Jack Mandel, a Jewish community leader who voted for Santos after meeting him twice and believing he was a kind, fresh face, said he “couldn’t in good conscience” vote for Santos again if he had to do over.
He pointed to Santos misrepresenting himself as Jewish and falsely claiming his grandparents were Holocaust survivors.
“Once someone lies to me, I can never trust that individual again,” he said. “The Holocaust is something that touches the heart of every Jew and someone that would use that as a talking point as a vote getter, I think is wrong.”
Teodora Choolfaian, a Nassau County mother, said she voted for Santos in part because of his positions on Covid-19 measures in schools. But this week she attended a rally organized by state Democrats to call on him to resign. She said Santos is a “fraud.”
“The whole person that he created and the ability to deceive us is just so troubling,” she said. “This man should not be allowed to be in office and we all know it. I want to assure you the Republicans know it too.”
However, some Republicans in New York said they were not dropping their support for Santos.
Tom Zmich, a former congressional candidate in the neighboring 6th District, said Santos is a friend of his and “hasn’t done anything wrong, as far as legality wise.”
“He admitted he lied. And most Christian people believe in forgiveness. Maybe not forget, but move on,” he said. “Let’s see what happens.”
Santos campaign donors also described feeling shocked and betrayed by the revelations in recent days.
One significant campaign donor, who requested anonymity to speak freely about his experience with Santos, told CNN on Thursday that he had been connected with Santos after GOP Rep. Elise Stefanik of New York introduced them. “She asked me to talk to him when he first ran,” he told CNN.
This donor plans to speak with both Santos and Stefanik.
“I liked George,” he told CNN, but “I’ve got to confront him – I don’t need any skeletons in my closet.”
Stefanik’s office did not respond to CNN’s request for comment.
Although the donor initially “sensed” that Santos came across as an “embellisher,” the donor believed that Santos’ “heart was in the right place.” Santos allegedly told this donor that he worked at Goldman Sachs and would “always talk about the big deals he’d done.”
Another person who interacted with Santos at fundraising events told CNN that when he met Santos, he “thought he was a little fake-it-till-you-make it guy. … He was making these claims like he was a financial whiz.”
This person, who also requested anonymity to speak freely about Santos, told CNN he has been in contact with the representative-elect, and shared text messages from December 22 in which Santos claimed he has been in touch with the Office of Congressional Ethics.
“I’ve been in touch with the office of congressional ethics and anything they want they have,” Santos told the person in a text message shared with CNN.
It is unclear whether Santos has been in touch with the Office of Congressional Ethics, and if so, who initiated the contact. Santos made the comment in an exchange in which he appeared to be trying to assuage a concerned donor.
CNN has reached out to the OCE requesting confirmation. The office investigates complaints from the public and could refer the matter to the House Ethics Committee – potentially the first step toward a congressional investigation of Santos.

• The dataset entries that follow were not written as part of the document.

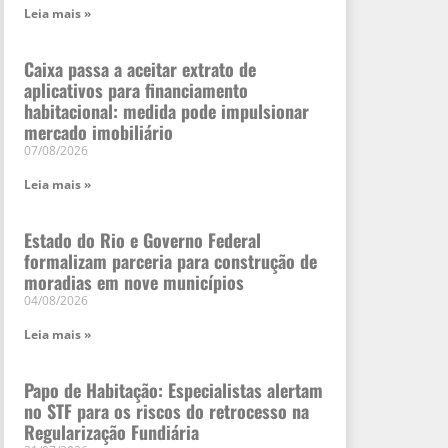
Leia mais »
Caixa passa a aceitar extrato de
aplicativos para financiamento
habitacional: medida pode impulsionar
mercado imobiliário
07/08/2026
Leia mais »
Estado do Rio e Governo Federal
formalizam parceria para construção de
moradias em nove municípios
04/08/2026
Leia mais »
Papo de Habitação: Especialistas alertam
no STF para os riscos do retrocesso na
Regularização Fundiária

Santos’ office has not responded to CNN’s repeated requests for comment.
Another campaign donor, who similarly requested anonymity to speak freely, told CNN on Friday that she “of course is shocked” following the news of the congressman-elect’s alleged deception and feels “betrayed and lied to.”
The donor explained that she had supported Santos because he was the frontrunner in her local race, and, “I had no reason to think that he would have done what he did.”
“I usually have fairly good instincts, but he was just good at this!” she told CNN.
She said she doesn’t understand why he would make up these claims.
“It is one thing to embellish, and the work experience alone doesn’t disturb me as much,” she said. “But to make up heritage – that is unspeakable.”
CNN’s Carolyn Sung, Jack Forrest and Simone Pathe contributed to this report.